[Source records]
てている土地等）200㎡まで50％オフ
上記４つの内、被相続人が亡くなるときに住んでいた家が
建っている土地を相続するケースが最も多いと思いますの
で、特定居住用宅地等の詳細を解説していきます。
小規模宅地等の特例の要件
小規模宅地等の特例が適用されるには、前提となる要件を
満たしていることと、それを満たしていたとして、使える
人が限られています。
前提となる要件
...
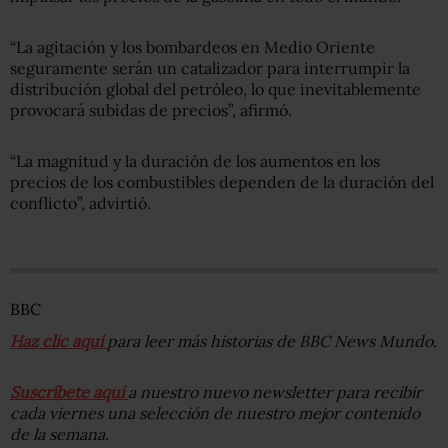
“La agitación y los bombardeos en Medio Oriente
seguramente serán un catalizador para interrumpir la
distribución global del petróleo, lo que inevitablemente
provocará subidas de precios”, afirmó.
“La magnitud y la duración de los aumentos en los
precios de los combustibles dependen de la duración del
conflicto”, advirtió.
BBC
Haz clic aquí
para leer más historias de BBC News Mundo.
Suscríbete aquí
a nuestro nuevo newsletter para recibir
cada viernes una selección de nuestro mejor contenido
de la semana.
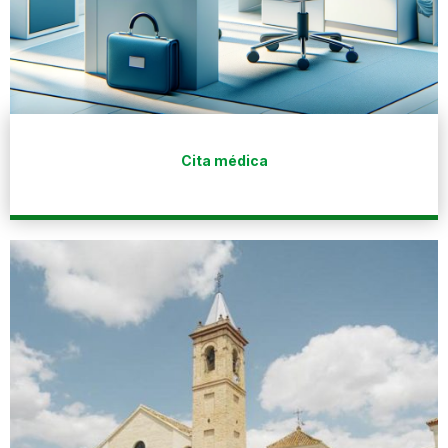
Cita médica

■ **Aim of the task**: Copy the lines above exactly, beginning at the line that has "provocará subidas de" and stopping after the line that has "de la semana.", and omit the rest.

■ **The answer**:
provocará subidas de precios”, afirmó.
“La magnitud y la duración de los aumentos en los
precios de los combustibles dependen de la duración del
conflicto”, advirtió.
BBC
Haz clic aquí
para leer más historias de BBC News Mundo.
Suscríbete aquí
a nuestro nuevo newsletter para recibir
cada viernes una selección de nuestro mejor contenido
de la semana.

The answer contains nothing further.